Davidson provides a wide variety of dining, café, and eating house choices. These choices, coupled with the challenges of a college schedule, are a mixed blessing for many students. College and university studies have shown that freshmen gain approximately ten pounds during their first year at college.
A good nutrition plan can help you avoid the "freshman ten." Now is the time to reinforce or develop healthy choices that will sustain you during, and after, the college years. The following tips can help:
Try to get at least 7-8 hours rest each night.
2) Stick to the basics in your food selection.
Limit fried foods; alternate regular menu items with vegetarian menu; arrange your plate with a food from each of the food groups; include a tossed salad with light dressings; opt for frozen yogurt, fresh fruit or other light dessert; and drink water with your meals. Take a walk by the dining service line or café to survey the best food choices.
3) Choose healthy snacks.
Try to consume meals or snacks within three- to four-hour intervals or as hunger cues your appetite. Your brain needs adequate glucose stores for brain and body function
4) Don't forget tip #3 for late-night snacking.
Try to consume nourishing late-night snacks, e.g. peanut butter and fruit spread on whole-wheat crackers, popcorn, water packed tuna, fresh fruit or canned fruit, granola bars.
5) Experience new foods and flavors.
Expand your palette by trying new regional or ethnic foods.
6) Minimize fast food or take out deliveries.
7) Enjoy meals with friends.
Need more social time? Mealtime companionship can offer social interaction and relaxation.
8) Minimize or eliminate the use of alcohol and tobacco.
Alcohol has no nutritional value, adversely affects brain cell function, and impedes the body's ability to maintain motor coordination, physical stamina, and healthy weight. Tobacco limits the body's oxygen capacity for exercise, stamina, immune system protection.
9) Take time to relax.
Maintain a self-care schedule, including ways to break the daily routine such as leisure reading, quiet reflection, aerobic exercise, off-campus activities, community involvement or service.

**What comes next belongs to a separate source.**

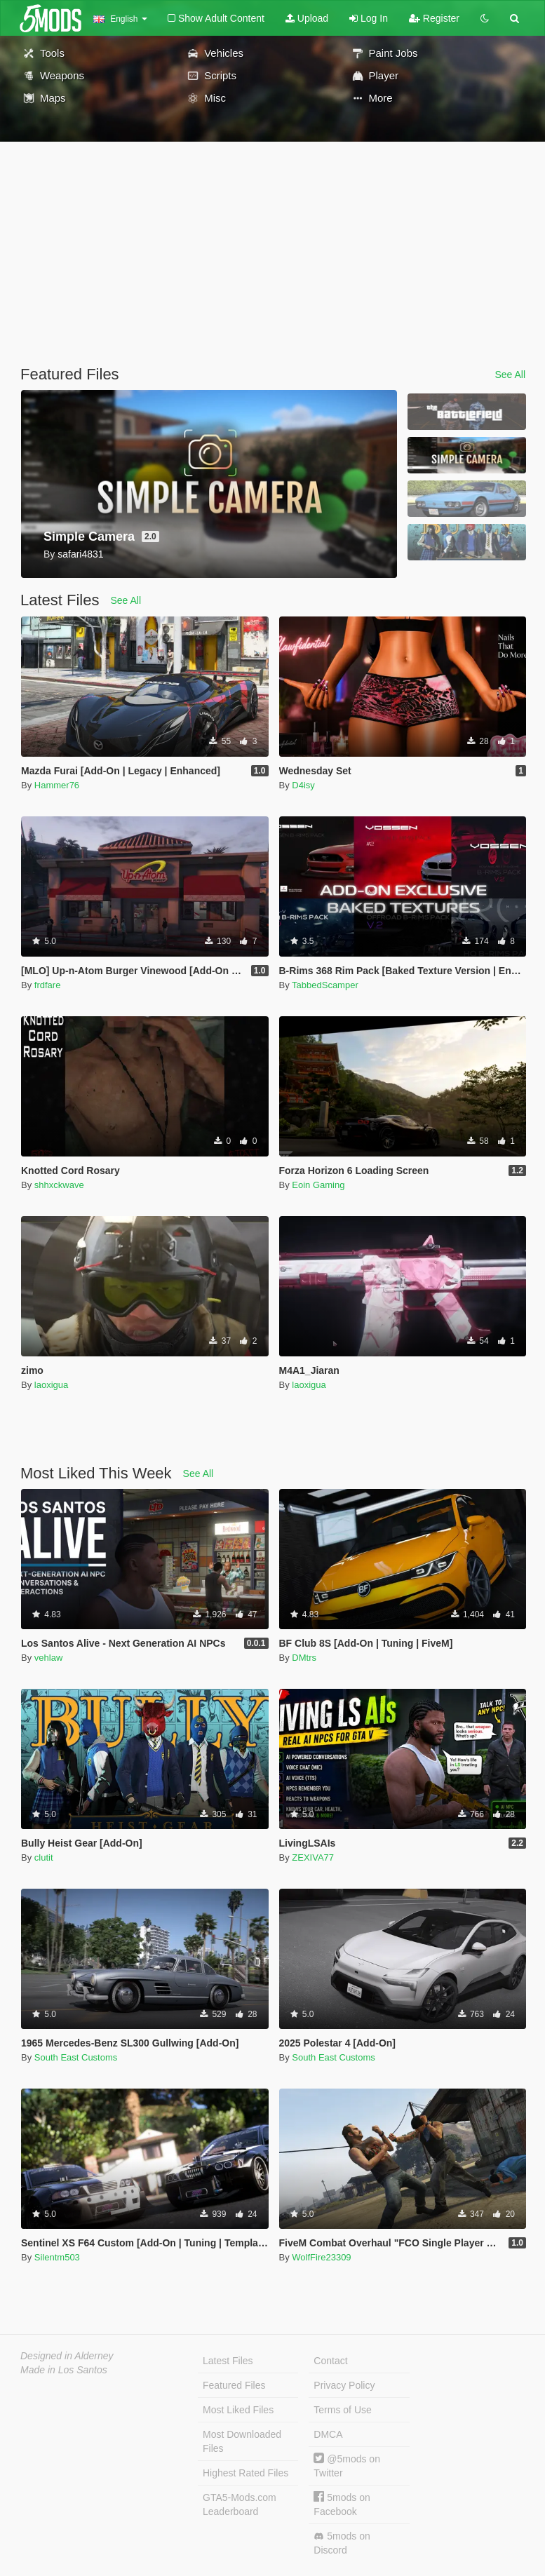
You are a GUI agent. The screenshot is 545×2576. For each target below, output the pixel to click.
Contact (330, 2360)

10) Enjoy college and area opportunities.
Get involved and take advantage of campus activities, local arts, regional sites.
11) Limit or avoid study-munching.
During study or paper writing, snacks can turn into nonstop munching. When hunger prevails, consider taking a brief, healthy snack break.
12) Try to achieve and maintain a balanced schedule.
Do your best to balance your class schedule, extracurricular activities, social life, and free time. Talk with a faculty friend, advisor, or student health counselor if scheduling becomes routinely stressful.
13) Recognize your nutrition "weak points."
Learn to manage your food connections when you are bored, anxious, stressed, or tired. Keeping a personal journal can help.
14) Remember: Nutrition and health professionals are here for you.
Seek professional assistance if personal or emotional issues consume your time and interfere with healthy living.
15) Stay connected with your family.